Malvindi and colleagues assessed the outcomes of aortic clamping strategies, either transthoracic cross-clamp (TTC, n = 165) or endoaortic balloon occlusion (EAO, n = 93) for patients undergoing minimally invasive mitral valve surgery. Endoaortic balloon occlusion was more commonly used for redo surgery (2% of TTC cases versus 12% of EAO cases). Cerebral stroke was more prevalent in EAO cases than TTC cases (0% versus 4.3%, p = 0.03), although after multivariate adjustment this difference was not significant. There was no difference in aortic dissection rates. The authors determined EAO to be a safe method of cross-clamping, and it is their preferred method for redo procedures.
Vergnat and colleagues retrospectively evaluated long-term outcomes for neonates who underwent either balloon valvotomy or open valvoplasty between 1989 and 2015 (51 and 52 patients, respectively).
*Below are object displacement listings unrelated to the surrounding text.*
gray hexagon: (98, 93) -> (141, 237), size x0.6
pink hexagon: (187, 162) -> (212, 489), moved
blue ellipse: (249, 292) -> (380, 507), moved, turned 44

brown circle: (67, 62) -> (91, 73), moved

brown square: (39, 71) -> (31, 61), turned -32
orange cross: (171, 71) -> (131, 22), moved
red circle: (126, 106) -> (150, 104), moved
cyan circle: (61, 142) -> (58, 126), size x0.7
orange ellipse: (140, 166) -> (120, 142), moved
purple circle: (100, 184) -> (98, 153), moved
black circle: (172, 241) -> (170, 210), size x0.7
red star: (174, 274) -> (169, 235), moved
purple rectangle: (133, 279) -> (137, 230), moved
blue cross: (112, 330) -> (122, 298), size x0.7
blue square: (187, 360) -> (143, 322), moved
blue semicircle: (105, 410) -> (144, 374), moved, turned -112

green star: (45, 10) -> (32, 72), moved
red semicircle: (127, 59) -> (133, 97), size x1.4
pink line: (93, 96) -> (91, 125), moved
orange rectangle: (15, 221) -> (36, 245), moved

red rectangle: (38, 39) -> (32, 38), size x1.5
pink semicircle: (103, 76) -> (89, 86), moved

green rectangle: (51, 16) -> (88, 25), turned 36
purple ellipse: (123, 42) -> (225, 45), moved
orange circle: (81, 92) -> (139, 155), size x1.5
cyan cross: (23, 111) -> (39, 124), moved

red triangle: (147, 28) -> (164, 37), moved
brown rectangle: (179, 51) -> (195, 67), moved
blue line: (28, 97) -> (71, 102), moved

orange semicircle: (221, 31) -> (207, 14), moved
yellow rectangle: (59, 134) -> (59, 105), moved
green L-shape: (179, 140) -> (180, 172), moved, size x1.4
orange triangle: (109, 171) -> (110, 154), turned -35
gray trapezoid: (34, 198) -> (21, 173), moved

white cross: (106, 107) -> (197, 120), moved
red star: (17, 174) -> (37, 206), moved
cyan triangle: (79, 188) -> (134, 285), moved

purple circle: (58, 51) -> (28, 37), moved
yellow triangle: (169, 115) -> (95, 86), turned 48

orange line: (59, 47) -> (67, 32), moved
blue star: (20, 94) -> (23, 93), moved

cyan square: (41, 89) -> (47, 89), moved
Although both methods offer good survival benefits, open valvoplasty was associated with a higher freedom from operation during the follow-up period.
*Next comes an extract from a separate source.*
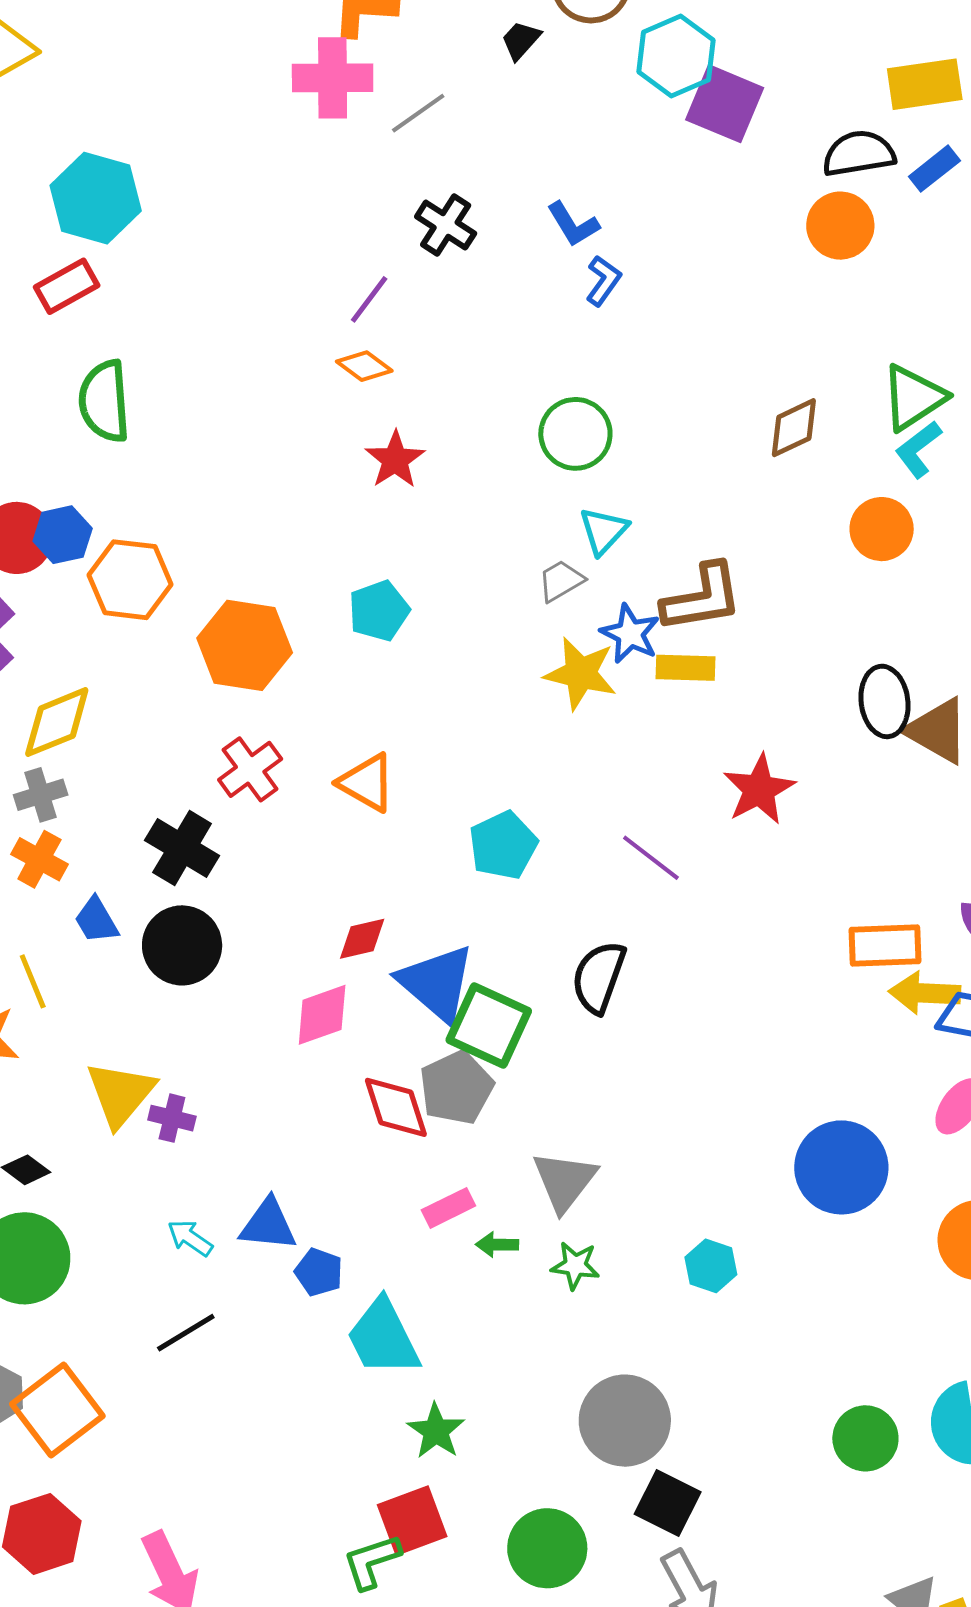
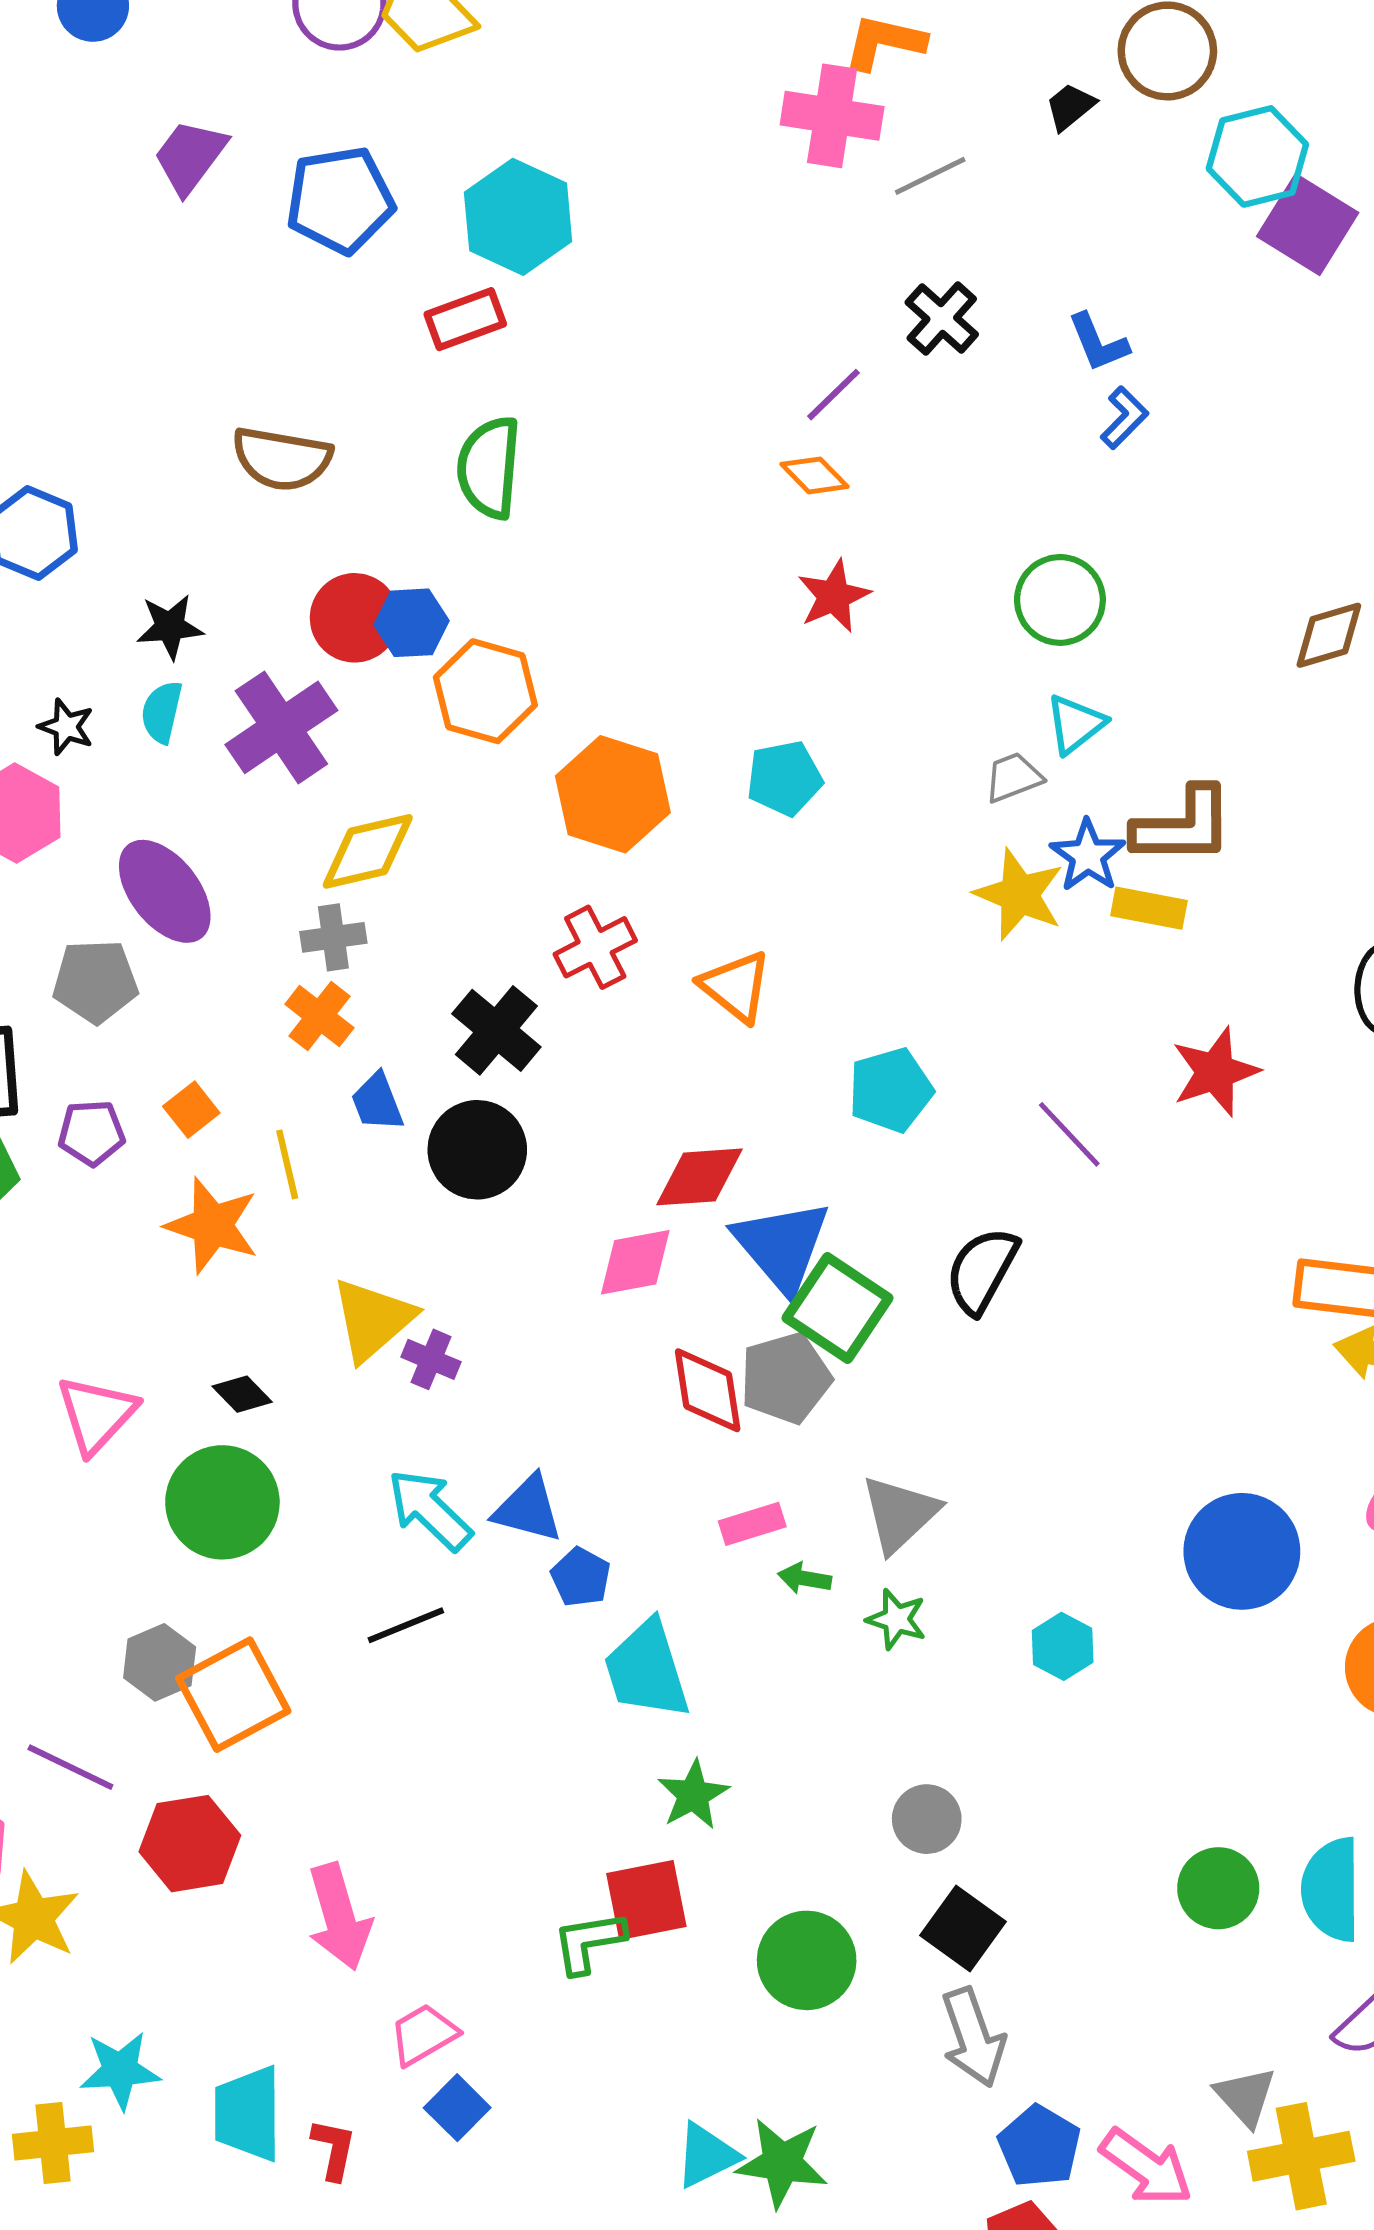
red diamond: (362, 939) -> (699, 1177), size x1.4
cyan arrow: (190, 1238) -> (430, 1510), size x1.6
gray circle: (625, 1421) -> (927, 1819), size x0.6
Stiles and colleagues evaluated outcomes for patients with esophageal cancer undergoing surgical resection after either neoadjuvant chemoradiation or preoperative chemotherapy without radiation. The authors evaluated disease-free and cancer-specific survival from prospective data collected from 338 patients, 112 who underwent neoadjuvant chemoradiation and 226 receiving chemotherapy. Nearly all patients underwent transthoracic esophagectomy for their surgical procedure. Patients with adenocarcinoma showed an increased local tumor response but no difference in survival with neoadjuvant chemoradiation, whereas patient with squamous cell carcinoma had improved cancer-specific survival.